A recent study of West End audience habits, from the Society of London Theater, shows that the prevalence of theater-centric reality TV shows in Britain make a significant portion of theater patrons more likely to go out and see musicals on stage.
Also noteworthy is the comparatively younger audience for British theater than on Broadway.
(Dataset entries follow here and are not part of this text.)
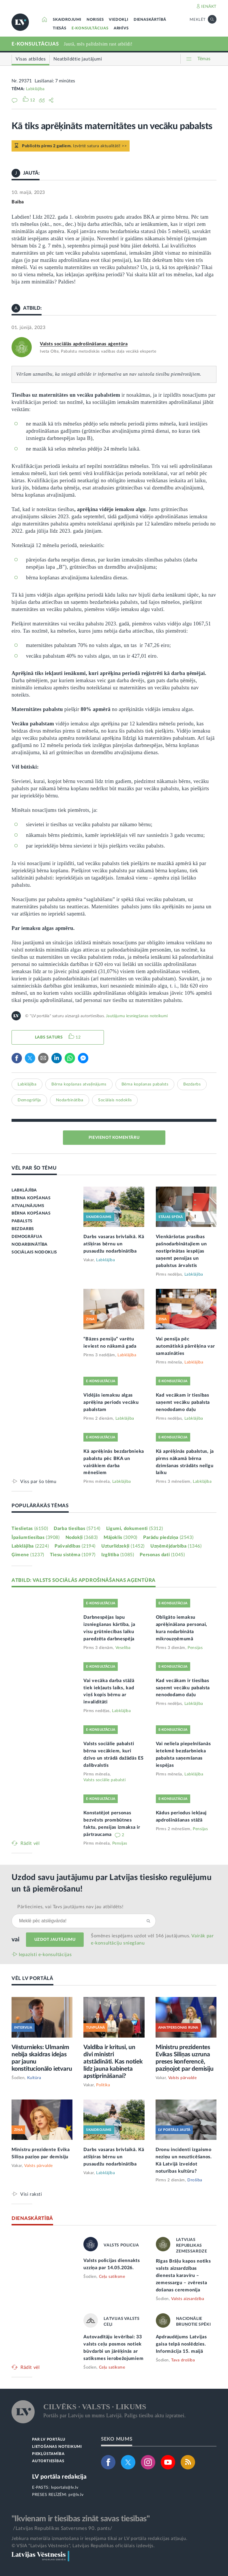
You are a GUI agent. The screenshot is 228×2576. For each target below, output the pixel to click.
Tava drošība (183, 2360)
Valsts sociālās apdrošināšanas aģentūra (84, 344)
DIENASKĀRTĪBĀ (150, 20)
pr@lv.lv (75, 2495)
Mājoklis (120, 1537)
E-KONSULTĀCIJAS (90, 28)
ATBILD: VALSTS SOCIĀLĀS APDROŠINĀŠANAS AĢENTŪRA (84, 1580)
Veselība (123, 1648)
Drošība (194, 2180)
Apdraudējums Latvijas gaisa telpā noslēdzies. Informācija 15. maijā (181, 2344)
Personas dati (162, 1554)
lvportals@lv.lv (65, 2488)
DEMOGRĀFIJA (27, 1237)
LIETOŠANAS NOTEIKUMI (57, 2447)
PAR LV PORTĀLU (49, 2439)
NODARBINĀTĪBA (30, 1244)
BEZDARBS (23, 1229)
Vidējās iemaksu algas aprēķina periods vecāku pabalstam (111, 1402)
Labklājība (35, 89)
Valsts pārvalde (182, 2078)
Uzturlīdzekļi (123, 1546)
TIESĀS (59, 28)
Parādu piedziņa (168, 1537)
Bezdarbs (192, 1084)
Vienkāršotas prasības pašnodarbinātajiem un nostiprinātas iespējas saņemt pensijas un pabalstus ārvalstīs (181, 1251)
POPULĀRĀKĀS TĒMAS (40, 1505)
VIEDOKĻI (118, 20)
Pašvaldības (75, 1546)
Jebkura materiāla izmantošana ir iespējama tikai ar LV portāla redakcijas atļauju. (99, 2538)
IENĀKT (208, 7)
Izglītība (117, 1554)
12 (78, 1037)
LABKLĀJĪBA (24, 1190)
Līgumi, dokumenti (134, 1528)
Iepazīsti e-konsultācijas (45, 1954)
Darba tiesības (77, 1528)
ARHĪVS (121, 28)
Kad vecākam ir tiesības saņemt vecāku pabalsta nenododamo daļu (183, 1402)
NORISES (95, 20)
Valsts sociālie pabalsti (104, 1780)
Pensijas (195, 1648)
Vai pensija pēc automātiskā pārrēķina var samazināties (185, 1346)
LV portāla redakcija (59, 2477)
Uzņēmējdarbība (176, 1546)
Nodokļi (82, 1537)
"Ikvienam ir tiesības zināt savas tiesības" (80, 2519)
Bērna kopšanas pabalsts (145, 1084)
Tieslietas (30, 1528)
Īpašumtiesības (36, 1537)
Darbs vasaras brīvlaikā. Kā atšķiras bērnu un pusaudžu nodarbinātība (113, 1243)
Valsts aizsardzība (187, 2299)
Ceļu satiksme (112, 2277)
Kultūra (34, 2078)
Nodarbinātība (69, 1100)
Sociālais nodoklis (115, 1100)
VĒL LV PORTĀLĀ (32, 1978)
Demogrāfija (29, 1100)
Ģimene (28, 1554)
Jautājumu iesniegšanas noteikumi (137, 1016)
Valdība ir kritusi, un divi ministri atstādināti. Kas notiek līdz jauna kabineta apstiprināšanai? (112, 2061)
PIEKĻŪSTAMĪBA (48, 2454)
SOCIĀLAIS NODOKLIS (34, 1252)
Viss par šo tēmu (38, 1481)
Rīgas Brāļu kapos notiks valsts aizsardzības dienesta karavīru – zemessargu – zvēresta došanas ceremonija (183, 2275)
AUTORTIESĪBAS (48, 2461)
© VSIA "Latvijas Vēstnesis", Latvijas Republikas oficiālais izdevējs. (83, 2545)
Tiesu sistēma (73, 1554)
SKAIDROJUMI (67, 20)
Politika (103, 2085)
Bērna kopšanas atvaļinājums (78, 1084)
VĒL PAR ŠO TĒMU (34, 1168)
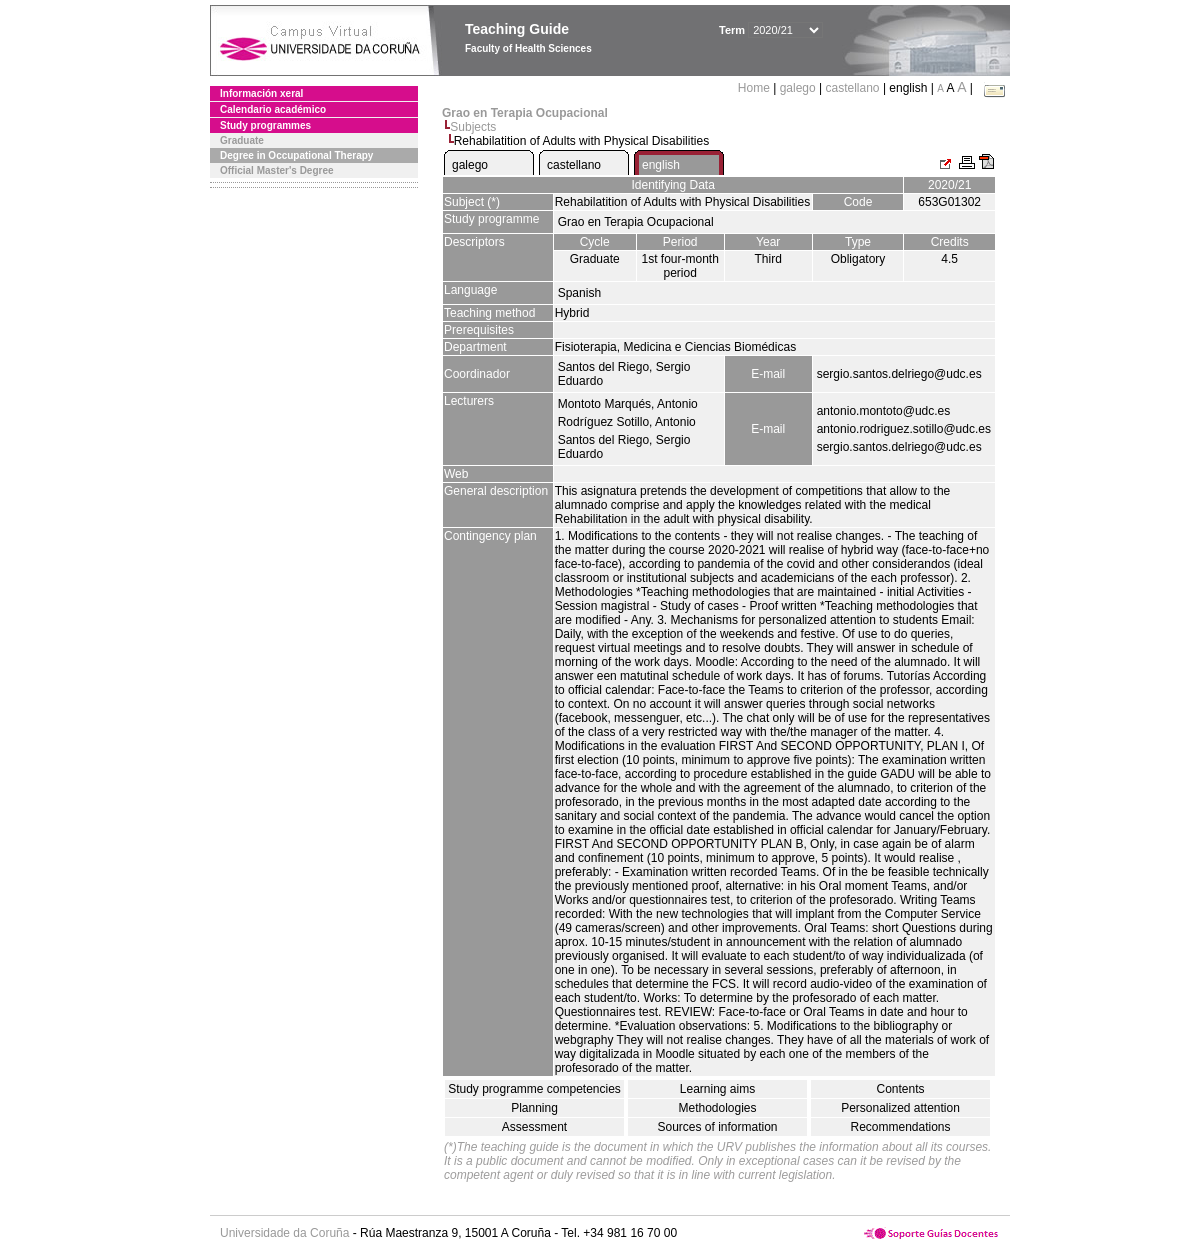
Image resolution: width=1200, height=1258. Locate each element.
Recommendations (900, 1127)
Variety points out that well more than half of Broadway theater-goers are over 35 years old, and almost two thirds of them are over 50. The reasons for this are many and varied -- the relative expense of Broadway tickets being one of them -- but could reality shows be Broadway's fountain of youth?
The U.S. of A has already dipped into the musical reality competition pool with NBC's 2007 flop Grease: You're the One that I Want -- a show that arguably benefited the Broadway revival around which it was centered, though it could be generously described as having unremarkable ratings. 2008's Legally Blonde - The Musical: The Search for Elle Woods performed somewhat better, but being an MTV show, the series didn't quite have the impact on mainstream theater that a network show might.
The UK's shows, by contrast, have been ratings powerhouses, with Andrew Lloyd Webber's Over the Rainbow (in which 20 young hopefuls audition for the role of Dorothy in
a new production of The Wizard Of Oz) debuting with over 7 million viewers. And to you Americans only impressed by American Idol's 20-plus million viewership, bear in mind: the UK has less than one fifth the population of the U.S.